Finding all binding constraints using JuMP

Is this the correct way to find all the binding constraints in JuMP?
I figure it is only binding of it has a nonzero shadow-price.
However shadow_price only works for <, > and == constraints so I am not sure i am going about this the right way.
Is there a better way that would also find when a Conic constraint was binding?

function binding_constraints(model, threshold=1e-8)
    binding_cons = ConstraintRef[]
    for (F, S) in list_of_constraint_types(model)  
        # only these relations are supported by shadow_price
        S <: Union{MOI.EqualTo, MOI.LessThan, MOI.GreaterThan} || continue
        
        for con in all_constraints(model, F, S)
            if abs(shadow_price(con)) > threshold || continue
                push!(binding_cons, con)
            end
        end
    end
    return binding_cons
end

Use dual instead of shadow_price. shadow_price is just for convenience for linear programs. (JuMP uses a different convention, so a lot of classes will teach “shadow price” instead of conic duality.)

What constraints do you want to check though?

Not sure yet.
Really I want to tweak my model until one particular constraint is binding.
Which probably means finding other ones that are binding and relaxing them.

So

function binding_constraints(model, threshold=1e-8)
    binding_cons = ConstraintRef[]
    for (F, S) in list_of_constraint_types(model)  
        for con in all_constraints(model, F, S)
            if abs(dual(con)) > threshold || continue
                push!(binding_cons, con)
            end
        end
    end
    return binding_cons
end

Careful with that abs(dual(con)): if you have conic constraints, dual(con) will be a Vector, and abs will error.
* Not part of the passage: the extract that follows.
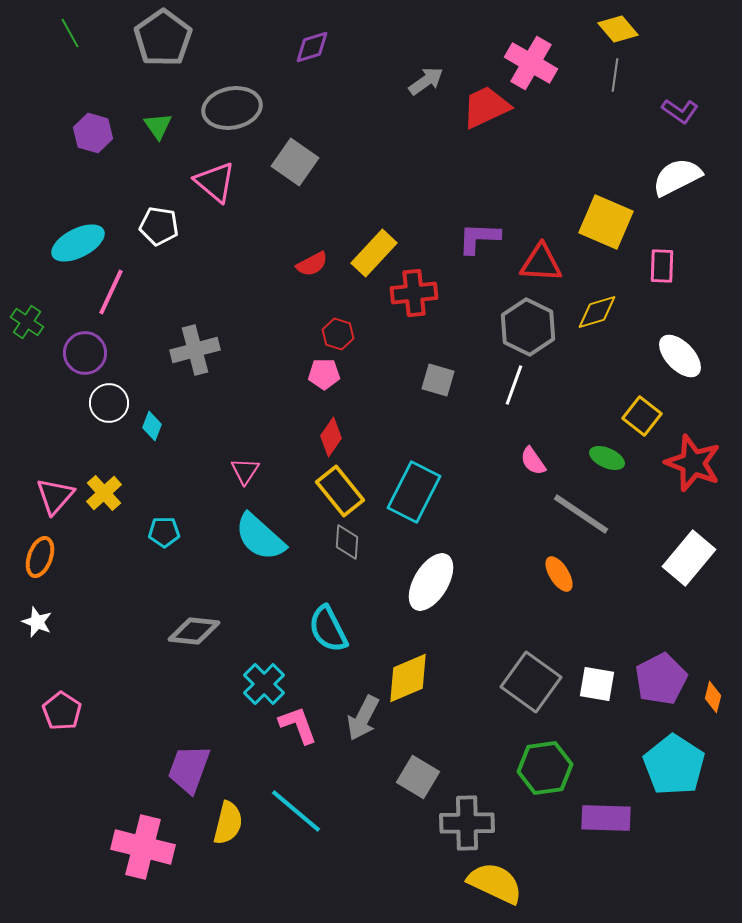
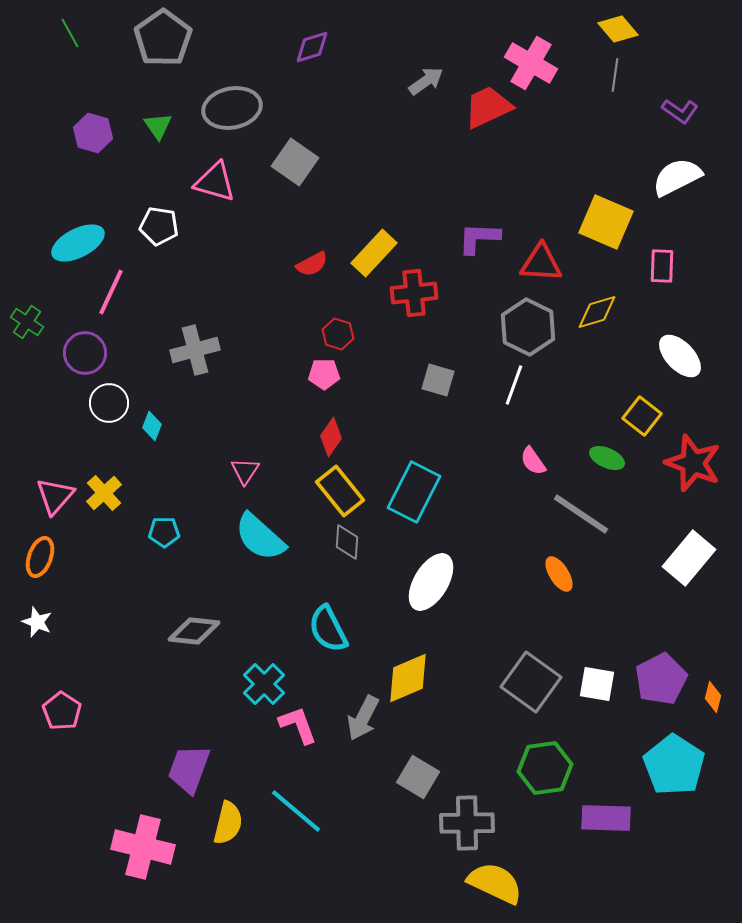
red trapezoid at (486, 107): moved 2 px right
pink triangle at (215, 182): rotated 24 degrees counterclockwise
I would suggest you use norm instead.

A more mathematical note (for completeness; probably not news to you): one the one hand, if the dual is non-zero, then the constraint will be tight (assuming your solution satisfies complementary slackness). Nothing new here.
On the other hand, however, there may exist a constraint a^{T}x \geq b such that, at the optimum, a^{T}x^{*} = b, but the corresponding dual is zero. This is not restricted to linear constraints, and it may happen when you have redundant constraints and/or multiple optimal solutions.